### About this exercise
If a line in the records below contains the word "netflix", copy it out.

Document understanding data:
=== Begin Enclosure ===
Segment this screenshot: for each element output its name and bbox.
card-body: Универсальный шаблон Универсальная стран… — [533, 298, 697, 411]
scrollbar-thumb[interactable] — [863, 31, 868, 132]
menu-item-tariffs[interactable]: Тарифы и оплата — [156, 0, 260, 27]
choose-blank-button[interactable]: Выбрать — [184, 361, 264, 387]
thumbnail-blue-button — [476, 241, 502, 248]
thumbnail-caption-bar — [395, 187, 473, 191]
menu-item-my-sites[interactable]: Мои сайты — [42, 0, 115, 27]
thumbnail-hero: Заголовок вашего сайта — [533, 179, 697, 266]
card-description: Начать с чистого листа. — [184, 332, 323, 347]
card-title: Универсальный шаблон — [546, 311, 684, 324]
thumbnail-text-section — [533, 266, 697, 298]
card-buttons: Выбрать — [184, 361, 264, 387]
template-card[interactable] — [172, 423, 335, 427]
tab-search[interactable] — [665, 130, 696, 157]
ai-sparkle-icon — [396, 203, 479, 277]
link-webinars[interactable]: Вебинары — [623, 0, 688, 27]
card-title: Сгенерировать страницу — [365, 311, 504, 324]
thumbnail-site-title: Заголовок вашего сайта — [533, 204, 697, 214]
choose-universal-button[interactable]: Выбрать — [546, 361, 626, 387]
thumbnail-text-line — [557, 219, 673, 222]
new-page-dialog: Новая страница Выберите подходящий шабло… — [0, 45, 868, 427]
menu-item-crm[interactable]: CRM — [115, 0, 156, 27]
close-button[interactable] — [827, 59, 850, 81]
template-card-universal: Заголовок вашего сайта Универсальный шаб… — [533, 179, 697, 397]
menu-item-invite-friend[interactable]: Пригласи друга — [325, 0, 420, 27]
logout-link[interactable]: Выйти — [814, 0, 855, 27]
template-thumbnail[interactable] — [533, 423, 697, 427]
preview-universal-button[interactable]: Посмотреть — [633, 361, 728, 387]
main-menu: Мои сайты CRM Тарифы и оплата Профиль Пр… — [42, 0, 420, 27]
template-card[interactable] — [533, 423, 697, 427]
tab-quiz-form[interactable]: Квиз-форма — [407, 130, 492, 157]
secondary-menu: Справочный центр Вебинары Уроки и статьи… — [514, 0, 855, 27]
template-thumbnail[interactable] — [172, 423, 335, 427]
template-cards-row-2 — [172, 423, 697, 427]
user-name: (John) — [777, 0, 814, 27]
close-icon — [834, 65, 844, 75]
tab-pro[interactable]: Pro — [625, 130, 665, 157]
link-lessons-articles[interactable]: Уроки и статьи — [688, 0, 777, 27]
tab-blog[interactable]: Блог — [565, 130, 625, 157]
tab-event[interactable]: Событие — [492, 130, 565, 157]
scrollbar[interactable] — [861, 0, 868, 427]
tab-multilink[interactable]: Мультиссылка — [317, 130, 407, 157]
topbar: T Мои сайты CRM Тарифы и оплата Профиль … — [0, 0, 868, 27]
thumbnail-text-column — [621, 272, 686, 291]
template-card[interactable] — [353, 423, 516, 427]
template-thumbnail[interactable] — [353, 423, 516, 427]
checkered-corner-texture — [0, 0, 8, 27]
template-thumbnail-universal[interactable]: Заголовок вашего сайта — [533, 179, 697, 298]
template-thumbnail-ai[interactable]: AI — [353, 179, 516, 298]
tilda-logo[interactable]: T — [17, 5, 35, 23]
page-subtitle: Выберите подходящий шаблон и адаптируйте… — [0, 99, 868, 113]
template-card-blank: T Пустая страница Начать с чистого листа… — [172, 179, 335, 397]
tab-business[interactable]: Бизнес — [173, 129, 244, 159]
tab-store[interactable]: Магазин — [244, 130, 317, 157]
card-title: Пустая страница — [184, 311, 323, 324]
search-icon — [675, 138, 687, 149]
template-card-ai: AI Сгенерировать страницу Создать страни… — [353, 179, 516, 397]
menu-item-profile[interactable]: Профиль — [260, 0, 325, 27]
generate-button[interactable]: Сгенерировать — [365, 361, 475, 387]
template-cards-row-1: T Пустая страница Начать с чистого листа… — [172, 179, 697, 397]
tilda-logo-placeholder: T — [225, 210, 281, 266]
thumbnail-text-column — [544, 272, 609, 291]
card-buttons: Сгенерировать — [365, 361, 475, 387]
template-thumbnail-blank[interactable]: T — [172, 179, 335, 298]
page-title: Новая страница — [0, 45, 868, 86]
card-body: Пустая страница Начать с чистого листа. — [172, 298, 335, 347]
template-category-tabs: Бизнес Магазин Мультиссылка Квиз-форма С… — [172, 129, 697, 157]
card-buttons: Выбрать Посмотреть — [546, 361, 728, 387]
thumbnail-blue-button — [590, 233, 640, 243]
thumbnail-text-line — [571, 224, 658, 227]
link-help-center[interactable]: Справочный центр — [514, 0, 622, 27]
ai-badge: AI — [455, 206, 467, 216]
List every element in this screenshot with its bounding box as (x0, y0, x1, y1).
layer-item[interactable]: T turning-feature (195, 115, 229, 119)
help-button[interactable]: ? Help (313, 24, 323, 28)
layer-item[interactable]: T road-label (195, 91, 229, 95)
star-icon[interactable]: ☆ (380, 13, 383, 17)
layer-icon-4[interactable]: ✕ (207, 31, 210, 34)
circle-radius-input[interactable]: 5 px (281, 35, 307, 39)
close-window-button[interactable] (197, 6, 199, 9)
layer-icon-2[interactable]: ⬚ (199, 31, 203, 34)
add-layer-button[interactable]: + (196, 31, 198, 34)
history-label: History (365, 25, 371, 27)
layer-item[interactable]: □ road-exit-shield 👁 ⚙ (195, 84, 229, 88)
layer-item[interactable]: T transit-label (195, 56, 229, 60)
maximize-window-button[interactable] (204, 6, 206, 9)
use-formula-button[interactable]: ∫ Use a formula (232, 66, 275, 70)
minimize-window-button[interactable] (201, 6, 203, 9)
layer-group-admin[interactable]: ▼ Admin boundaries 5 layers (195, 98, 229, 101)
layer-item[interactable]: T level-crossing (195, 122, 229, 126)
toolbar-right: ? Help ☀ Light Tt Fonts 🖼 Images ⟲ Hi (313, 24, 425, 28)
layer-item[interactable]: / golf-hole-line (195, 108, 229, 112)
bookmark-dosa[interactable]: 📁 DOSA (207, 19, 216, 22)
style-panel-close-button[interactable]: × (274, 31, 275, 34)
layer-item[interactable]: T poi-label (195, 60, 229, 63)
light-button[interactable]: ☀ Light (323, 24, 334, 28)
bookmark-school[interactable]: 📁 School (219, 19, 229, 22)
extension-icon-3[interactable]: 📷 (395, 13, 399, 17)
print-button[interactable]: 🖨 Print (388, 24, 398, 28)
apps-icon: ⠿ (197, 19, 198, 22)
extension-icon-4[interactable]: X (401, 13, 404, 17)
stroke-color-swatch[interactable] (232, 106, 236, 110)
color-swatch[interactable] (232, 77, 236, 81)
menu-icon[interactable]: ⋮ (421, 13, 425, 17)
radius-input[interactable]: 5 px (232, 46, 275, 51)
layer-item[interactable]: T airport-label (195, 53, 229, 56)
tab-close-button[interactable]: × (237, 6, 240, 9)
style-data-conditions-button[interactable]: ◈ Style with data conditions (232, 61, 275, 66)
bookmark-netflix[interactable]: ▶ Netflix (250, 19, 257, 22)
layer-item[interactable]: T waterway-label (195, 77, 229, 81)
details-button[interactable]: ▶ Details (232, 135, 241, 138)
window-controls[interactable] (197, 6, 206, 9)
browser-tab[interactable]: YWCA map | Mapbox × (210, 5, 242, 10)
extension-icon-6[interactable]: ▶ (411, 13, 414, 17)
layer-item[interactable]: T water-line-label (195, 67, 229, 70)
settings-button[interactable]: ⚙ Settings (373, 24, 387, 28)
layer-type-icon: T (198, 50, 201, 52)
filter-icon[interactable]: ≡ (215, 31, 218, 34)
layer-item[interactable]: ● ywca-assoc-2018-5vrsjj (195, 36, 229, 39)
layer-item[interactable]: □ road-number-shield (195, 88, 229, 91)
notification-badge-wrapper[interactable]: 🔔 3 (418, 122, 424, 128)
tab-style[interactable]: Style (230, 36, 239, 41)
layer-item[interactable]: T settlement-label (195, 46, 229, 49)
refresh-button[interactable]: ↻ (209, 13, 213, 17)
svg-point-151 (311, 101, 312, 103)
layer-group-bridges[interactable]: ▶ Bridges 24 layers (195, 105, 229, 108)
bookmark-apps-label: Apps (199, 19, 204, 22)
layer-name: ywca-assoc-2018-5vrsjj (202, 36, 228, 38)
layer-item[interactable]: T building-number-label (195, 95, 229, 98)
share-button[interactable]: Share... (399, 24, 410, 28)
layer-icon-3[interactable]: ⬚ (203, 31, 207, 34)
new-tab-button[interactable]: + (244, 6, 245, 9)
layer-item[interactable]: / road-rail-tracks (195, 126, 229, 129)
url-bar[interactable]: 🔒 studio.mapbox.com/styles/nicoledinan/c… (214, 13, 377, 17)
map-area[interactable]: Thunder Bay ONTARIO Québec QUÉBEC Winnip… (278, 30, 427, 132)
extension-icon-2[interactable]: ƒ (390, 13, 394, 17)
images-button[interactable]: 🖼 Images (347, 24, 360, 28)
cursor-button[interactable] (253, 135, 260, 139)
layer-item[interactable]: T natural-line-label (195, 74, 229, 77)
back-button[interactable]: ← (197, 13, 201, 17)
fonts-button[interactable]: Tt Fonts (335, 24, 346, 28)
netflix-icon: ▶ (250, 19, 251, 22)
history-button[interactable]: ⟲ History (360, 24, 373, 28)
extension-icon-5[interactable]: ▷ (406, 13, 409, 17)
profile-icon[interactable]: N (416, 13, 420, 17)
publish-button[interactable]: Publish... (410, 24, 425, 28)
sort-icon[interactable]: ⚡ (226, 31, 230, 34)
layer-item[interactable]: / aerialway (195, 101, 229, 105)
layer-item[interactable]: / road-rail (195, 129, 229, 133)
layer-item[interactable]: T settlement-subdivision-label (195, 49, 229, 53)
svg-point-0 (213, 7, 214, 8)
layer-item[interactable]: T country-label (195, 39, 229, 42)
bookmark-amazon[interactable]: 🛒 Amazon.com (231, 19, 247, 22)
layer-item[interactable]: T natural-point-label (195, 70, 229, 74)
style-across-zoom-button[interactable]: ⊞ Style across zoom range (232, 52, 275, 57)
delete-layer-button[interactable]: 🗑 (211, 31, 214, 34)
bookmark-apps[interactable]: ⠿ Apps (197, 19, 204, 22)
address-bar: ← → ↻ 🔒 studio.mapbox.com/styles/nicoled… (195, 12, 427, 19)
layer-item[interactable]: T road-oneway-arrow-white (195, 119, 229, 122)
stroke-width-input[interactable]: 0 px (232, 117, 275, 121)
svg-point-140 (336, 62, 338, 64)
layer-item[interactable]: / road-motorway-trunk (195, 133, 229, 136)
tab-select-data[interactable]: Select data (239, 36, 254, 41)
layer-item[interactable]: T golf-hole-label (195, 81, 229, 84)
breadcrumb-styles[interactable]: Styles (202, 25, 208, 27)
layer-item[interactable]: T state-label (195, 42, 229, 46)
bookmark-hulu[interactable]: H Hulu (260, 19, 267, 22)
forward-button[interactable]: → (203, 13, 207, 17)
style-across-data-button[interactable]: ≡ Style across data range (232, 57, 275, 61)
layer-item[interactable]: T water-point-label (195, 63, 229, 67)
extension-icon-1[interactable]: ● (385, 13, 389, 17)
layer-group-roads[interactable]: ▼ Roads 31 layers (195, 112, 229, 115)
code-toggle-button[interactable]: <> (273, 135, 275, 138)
=== End Enclosure ===
### Response to the exercise
bookmark-netflix[interactable]: ▶ Netflix (250, 19, 257, 22)
netflix-icon: ▶ (250, 19, 251, 22)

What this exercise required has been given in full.